I would need some help getting my thinking straight here. I have made a summation of what's needed to know to solve this very problem that's been troubeling me for a while.
Since it's a geometric problem it's not exactly easy to describe, I will add info as soon as it's sought after. PS; There's a picture linked down below in the description.
Description: This problem involves calculating tha volume of the space between the outer cylinder A and the inner cylinder B plus two cone like shapes who's constructed between the circumference of A and the circumference of B.
I really recommend looking at the very draft picture linked down below.

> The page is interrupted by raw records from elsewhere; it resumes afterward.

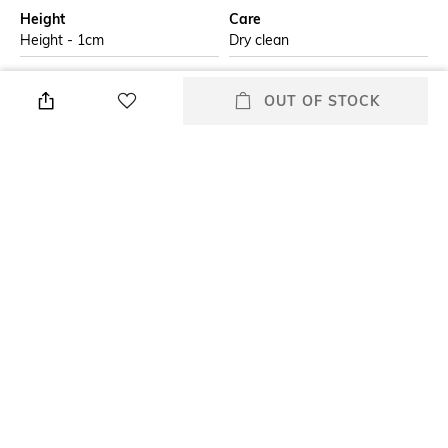
Height
Care
Height - 1cm
Dry clean
Additional Information 1
Additional Information 2
OUT OF STOCK
The Amer cushion features a
Iron on low heat with low
repetitive pink floral pattern all
steam
over with a marigold in the
centre. The sage green
background adds a pleasing
contrast to the pattern, making
this cushion an attractive focal
piece in your arrangement.
Additional Information 3
Breadth
Do not wash and, do not
Breadth: 35.56 cm
tumble dry
Length
Color Family
Length: 50.8 cm
Yellow
+ MORE DETAILS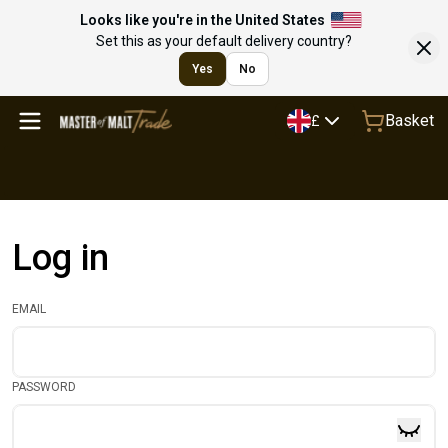
Looks like you're in the United States
Set this as your default delivery country?
Yes
No
Basket
£
Log in
EMAIL
PASSWORD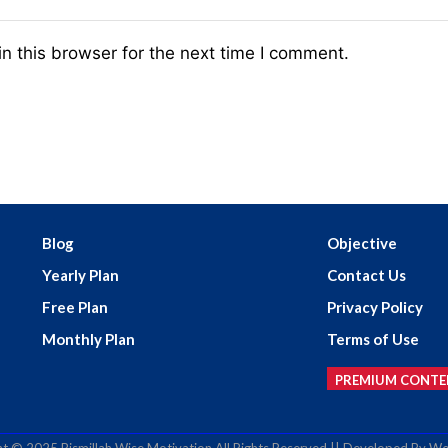
n this browser for the next time I comment.
Blog
Objective
Yearly Plan
Contact Us
Free Plan
Privacy Policy
Monthly Plan
Terms of Use
PREMIUM CONTE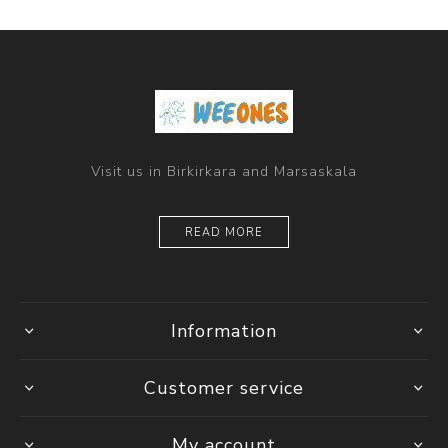
Visit us in Birkirkara and Marsaskala
READ MORE
Information
Customer service
My account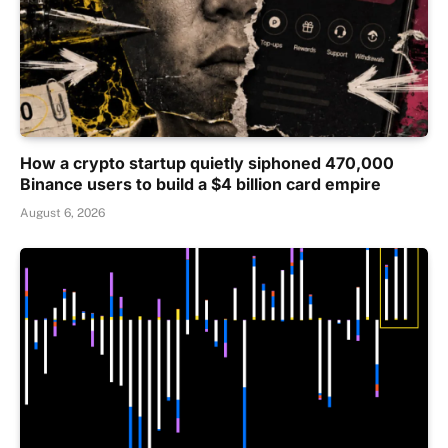
How a crypto startup quietly siphoned 470,000
Binance users to build a $4 billion card empire
August 6, 2026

The greystriped area would describe the searched volume if it where to me rotaded around the vertical axex.
For the two cylinders drawn in the figure it follows for both that they have the same height as diamiter.
Diamiter A = Height A
Diamiter B = Height B
Useful formulas:
- Volume of a cylinder: $V=\pi r^2 h$
- Volume of a cone: $V=\frac{\pi r^2 h}{3}$
Result form: The Volume is to be presented using the following variables
$$V\ is\ Volume$$ $$A\ is\ the\ mesure\ of\ cylinder\ A$$ $$B\ is\ the\ mesure\ of\ cylinder\ B$$
Updates
The B cylinder and the A cylinder share the same midpoint.

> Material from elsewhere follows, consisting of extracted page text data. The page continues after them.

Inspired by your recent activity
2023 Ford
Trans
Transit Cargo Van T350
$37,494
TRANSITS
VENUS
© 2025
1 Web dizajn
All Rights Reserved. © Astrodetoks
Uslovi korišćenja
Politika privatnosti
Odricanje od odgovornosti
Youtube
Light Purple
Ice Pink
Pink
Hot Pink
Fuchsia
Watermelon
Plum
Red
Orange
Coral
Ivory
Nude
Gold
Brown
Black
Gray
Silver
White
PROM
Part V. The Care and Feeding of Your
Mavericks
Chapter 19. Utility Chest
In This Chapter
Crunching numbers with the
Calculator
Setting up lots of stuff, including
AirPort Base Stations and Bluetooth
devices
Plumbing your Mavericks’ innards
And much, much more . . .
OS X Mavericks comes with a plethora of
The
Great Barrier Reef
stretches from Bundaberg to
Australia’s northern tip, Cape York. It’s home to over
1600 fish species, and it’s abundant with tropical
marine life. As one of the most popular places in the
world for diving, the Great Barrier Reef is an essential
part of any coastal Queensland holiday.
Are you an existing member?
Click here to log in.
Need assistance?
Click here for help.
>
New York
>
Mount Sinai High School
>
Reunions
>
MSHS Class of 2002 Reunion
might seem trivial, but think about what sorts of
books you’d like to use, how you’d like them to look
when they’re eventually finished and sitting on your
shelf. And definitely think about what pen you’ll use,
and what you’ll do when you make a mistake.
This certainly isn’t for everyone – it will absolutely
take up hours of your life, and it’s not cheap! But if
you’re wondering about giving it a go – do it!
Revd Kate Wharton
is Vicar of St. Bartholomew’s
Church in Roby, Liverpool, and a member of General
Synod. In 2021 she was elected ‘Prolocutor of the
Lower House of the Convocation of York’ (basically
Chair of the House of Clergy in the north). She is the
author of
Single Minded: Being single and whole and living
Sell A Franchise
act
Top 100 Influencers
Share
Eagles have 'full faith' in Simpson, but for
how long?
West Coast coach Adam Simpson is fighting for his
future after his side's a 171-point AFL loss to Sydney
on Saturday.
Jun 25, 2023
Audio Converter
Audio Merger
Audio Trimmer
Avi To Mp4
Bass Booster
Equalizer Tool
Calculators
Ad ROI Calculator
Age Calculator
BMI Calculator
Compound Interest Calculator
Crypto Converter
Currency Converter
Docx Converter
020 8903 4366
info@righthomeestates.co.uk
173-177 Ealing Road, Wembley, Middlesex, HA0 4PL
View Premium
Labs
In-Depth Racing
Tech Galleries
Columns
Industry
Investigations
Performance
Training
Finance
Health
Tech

The cones are to be described more precisely Conical Frustums.
- A Conical [Frustum][3] could be described as an segment of a cone. In the case of this problem the bottom conical frustum it's formed between the bottom circle in cylinder A and the bottom circle of cylinder B. Here is a descriptive picture, these variables follows the picture: $$R_1 = \frac{A}{2}$$ $$R_2 = \frac{B}{2}$$
Indeed, the volume should be the volume of $A$, minus the volume of $B$, minus twice the volume of a conical frustum. The height of the conical frustum is $h=(A-B)/2$.
Thus $$V_A=\pi(A/2)^2A=\frac{\pi A^3}{4}$$ $$V_B=\frac{\pi B^3}{4}$$ $$V_f=\frac{h}{3}\left(\frac{\pi A^2}{4}+\frac{\pi B^2}{4}+\sqrt{\frac{\pi A^2}{4} \frac{\pi B^2}{4}}\right)$$ (see volume of conical frustum) $$V_f=\frac{h}{3}\left(\frac{\pi A^2}{4}+\frac{\pi B^2}{4}+\frac{\pi}{4}A B\right)$$ Putting it all together $$V=V_a-V_b-2V_f=\frac{\pi A^3}{4}-\frac{\pi B^3}{4}-\frac{A-B}{3}\left(\frac{\pi A^2}{4}+\frac{\pi B^2}{4}+\frac{\pi}{4}A B\right)$$